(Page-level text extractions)
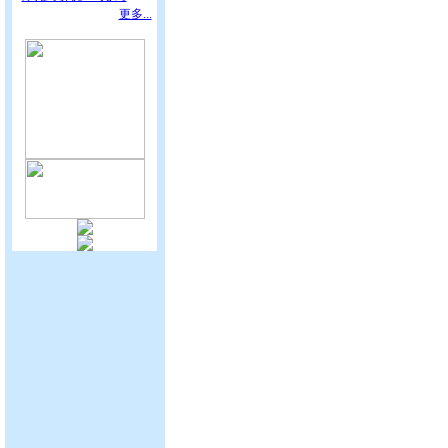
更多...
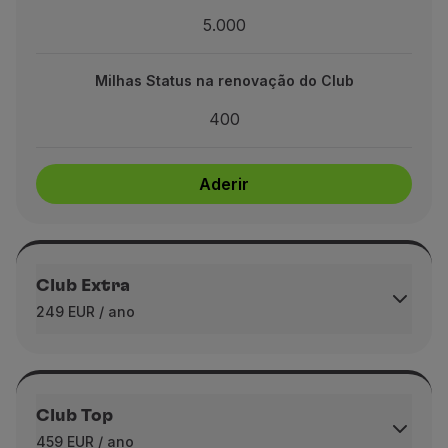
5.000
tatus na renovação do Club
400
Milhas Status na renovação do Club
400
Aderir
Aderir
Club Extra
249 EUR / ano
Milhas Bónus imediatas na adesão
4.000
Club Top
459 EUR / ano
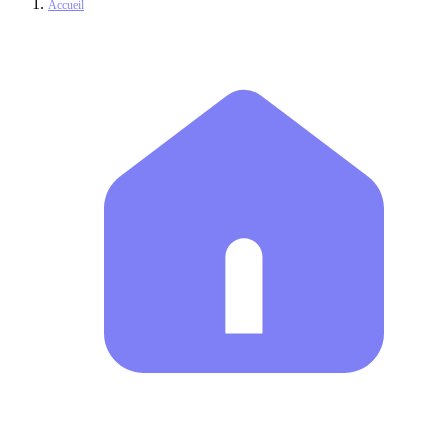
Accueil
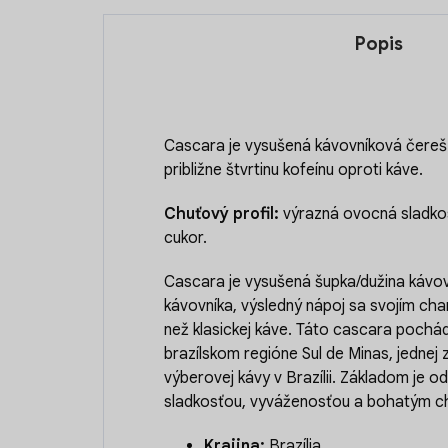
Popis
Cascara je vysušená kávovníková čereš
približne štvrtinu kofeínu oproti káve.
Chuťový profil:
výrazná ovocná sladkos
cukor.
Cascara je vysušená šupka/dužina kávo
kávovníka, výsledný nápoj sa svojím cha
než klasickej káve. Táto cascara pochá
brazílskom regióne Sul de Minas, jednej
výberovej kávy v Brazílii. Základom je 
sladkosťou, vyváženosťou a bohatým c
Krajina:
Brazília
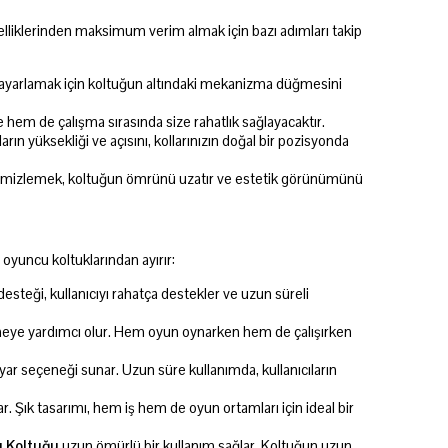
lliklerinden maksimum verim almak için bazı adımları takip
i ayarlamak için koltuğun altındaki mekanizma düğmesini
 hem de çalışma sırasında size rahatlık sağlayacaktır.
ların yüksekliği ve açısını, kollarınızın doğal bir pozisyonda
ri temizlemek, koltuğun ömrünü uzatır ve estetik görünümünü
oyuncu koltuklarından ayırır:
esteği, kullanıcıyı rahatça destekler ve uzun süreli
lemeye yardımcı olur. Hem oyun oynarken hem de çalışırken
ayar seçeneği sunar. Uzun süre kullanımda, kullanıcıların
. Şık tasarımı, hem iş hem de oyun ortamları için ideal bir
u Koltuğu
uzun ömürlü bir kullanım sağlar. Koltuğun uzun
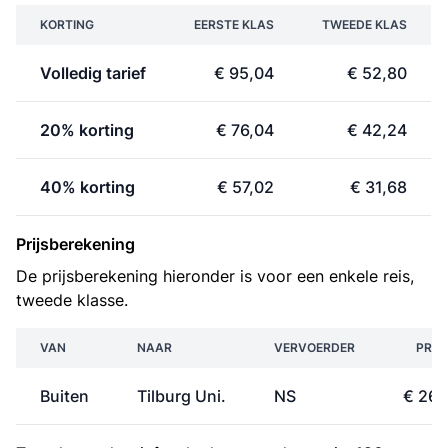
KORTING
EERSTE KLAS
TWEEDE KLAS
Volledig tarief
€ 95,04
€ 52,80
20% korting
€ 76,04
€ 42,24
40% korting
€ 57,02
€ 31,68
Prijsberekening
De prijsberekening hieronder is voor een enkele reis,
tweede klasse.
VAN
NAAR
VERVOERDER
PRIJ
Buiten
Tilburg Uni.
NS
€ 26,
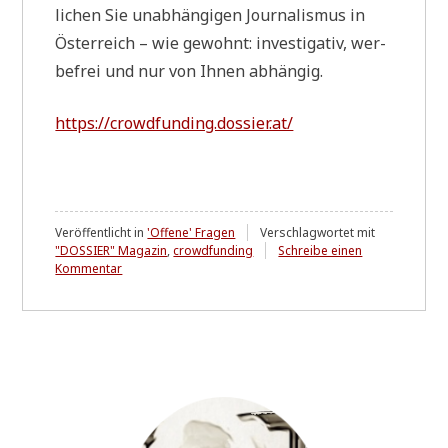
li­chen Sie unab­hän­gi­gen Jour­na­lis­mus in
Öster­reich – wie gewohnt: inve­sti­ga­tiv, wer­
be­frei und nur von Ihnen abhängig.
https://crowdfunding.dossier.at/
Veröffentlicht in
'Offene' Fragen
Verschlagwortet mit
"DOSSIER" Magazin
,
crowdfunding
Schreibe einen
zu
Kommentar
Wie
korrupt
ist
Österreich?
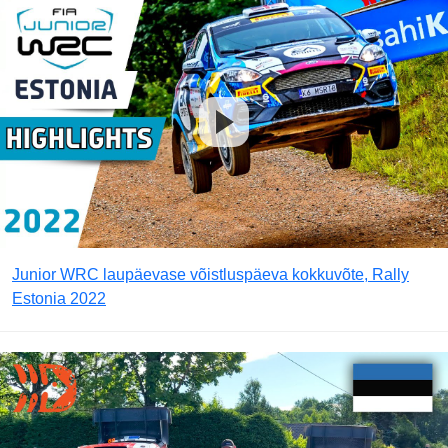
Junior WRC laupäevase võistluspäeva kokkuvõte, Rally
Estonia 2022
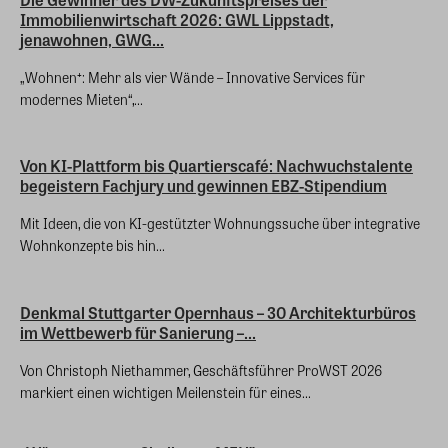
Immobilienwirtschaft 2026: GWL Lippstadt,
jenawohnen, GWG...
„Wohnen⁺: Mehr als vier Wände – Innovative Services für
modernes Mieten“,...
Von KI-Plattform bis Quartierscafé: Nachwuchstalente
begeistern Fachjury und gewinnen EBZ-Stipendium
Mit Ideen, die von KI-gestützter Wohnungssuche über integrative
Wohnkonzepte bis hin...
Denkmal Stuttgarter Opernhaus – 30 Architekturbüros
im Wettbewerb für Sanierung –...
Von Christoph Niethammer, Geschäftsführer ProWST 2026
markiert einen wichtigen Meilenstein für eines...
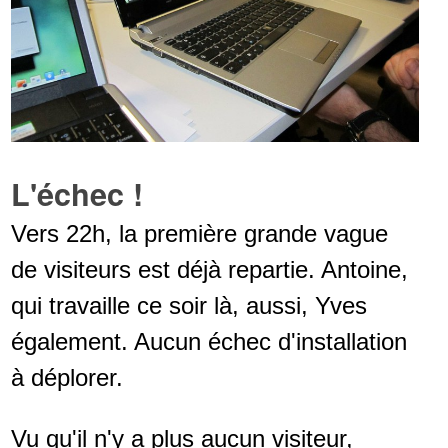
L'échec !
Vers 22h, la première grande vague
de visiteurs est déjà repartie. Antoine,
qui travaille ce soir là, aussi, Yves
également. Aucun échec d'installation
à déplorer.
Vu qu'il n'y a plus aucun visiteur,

PROBLEM STATEMENT – Find each line in the records above that contains "için", and copy it.

YOUR SOLUTION –
lliklerinden maksimum verim almak için bazı adımları takip
i ayarlamak için koltuğun altındaki mekanizma düğmesini
. Şık tasarımı, hem iş hem de oyun ortamları için ideal bir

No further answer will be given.